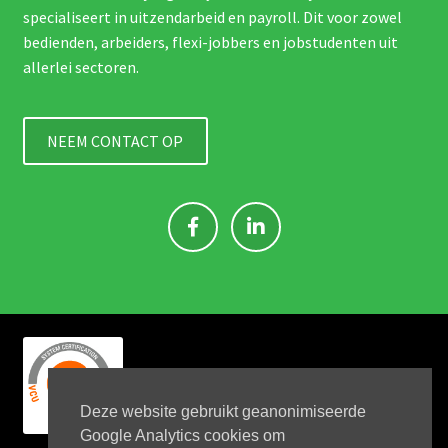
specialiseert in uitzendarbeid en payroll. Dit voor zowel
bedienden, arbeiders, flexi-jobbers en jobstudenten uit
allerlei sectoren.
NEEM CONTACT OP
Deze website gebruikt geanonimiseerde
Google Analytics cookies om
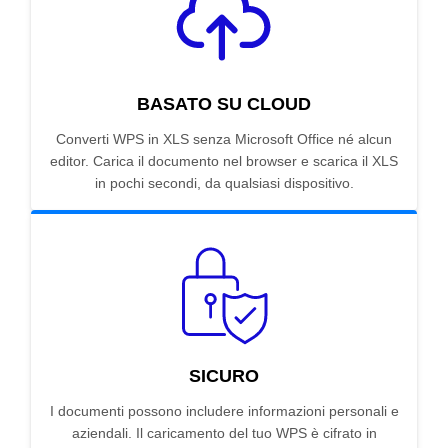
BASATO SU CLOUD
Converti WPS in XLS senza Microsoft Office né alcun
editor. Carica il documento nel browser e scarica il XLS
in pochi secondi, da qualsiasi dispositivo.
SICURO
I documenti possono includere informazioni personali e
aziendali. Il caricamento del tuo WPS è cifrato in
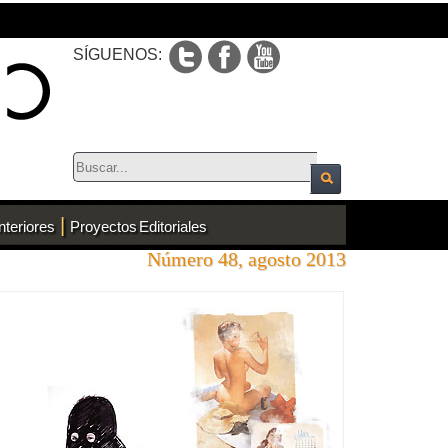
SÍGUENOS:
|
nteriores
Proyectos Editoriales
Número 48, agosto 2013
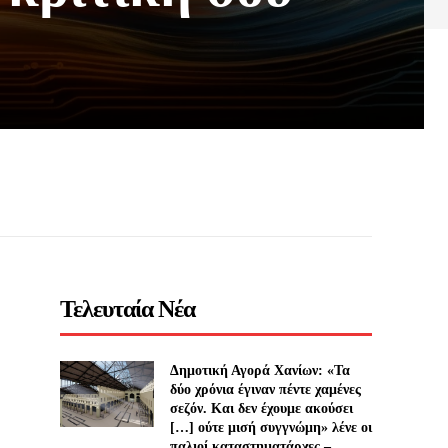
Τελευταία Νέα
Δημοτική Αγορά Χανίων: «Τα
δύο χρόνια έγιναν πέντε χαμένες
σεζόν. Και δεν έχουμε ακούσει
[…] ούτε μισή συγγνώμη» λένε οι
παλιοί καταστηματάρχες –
^^^^
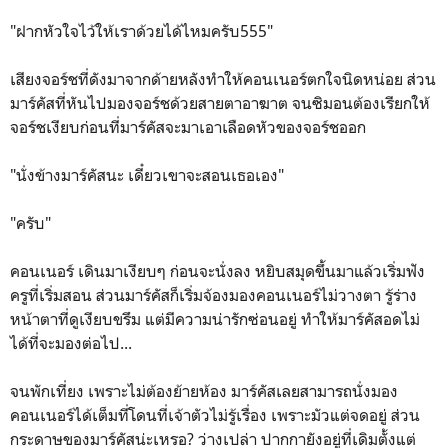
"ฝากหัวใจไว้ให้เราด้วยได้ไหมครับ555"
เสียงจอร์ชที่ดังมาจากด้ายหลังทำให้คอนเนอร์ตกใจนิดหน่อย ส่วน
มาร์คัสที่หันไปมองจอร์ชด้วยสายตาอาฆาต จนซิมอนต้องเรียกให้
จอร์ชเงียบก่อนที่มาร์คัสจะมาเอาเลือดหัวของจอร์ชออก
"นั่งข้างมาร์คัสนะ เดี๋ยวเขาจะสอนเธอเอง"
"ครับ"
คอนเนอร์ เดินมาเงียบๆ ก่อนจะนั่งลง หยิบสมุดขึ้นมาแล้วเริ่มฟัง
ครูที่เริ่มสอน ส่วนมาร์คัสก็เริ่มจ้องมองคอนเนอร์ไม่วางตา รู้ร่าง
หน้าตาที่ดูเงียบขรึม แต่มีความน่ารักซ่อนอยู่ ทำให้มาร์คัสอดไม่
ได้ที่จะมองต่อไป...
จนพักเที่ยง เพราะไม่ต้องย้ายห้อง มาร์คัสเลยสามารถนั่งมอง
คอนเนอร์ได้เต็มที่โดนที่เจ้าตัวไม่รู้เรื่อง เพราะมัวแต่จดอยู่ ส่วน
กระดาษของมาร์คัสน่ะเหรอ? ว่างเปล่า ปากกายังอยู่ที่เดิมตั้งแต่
^^^^
> _TASK DETAILS_
Within the data above, repeat exactly the lines from the one bearing "aziendali. Il caricamento" through the one bearing "παλιοί καταστηματάρχες –". Include no pictures and nothing else.

> _EXERCISE SOLUTION_
aziendali. Il caricamento del tuo WPS è cifrato in
SÍGUENOS:
|
nteriores
Proyectos Editoriales
Número 48, agosto 2013
Τελευταία Νέα
Δημοτική Αγορά Χανίων: «Τα
δύο χρόνια έγιναν πέντε χαμένες
σεζόν. Και δεν έχουμε ακούσει
[…] ούτε μισή συγγνώμη» λένε οι
παλιοί καταστηματάρχες –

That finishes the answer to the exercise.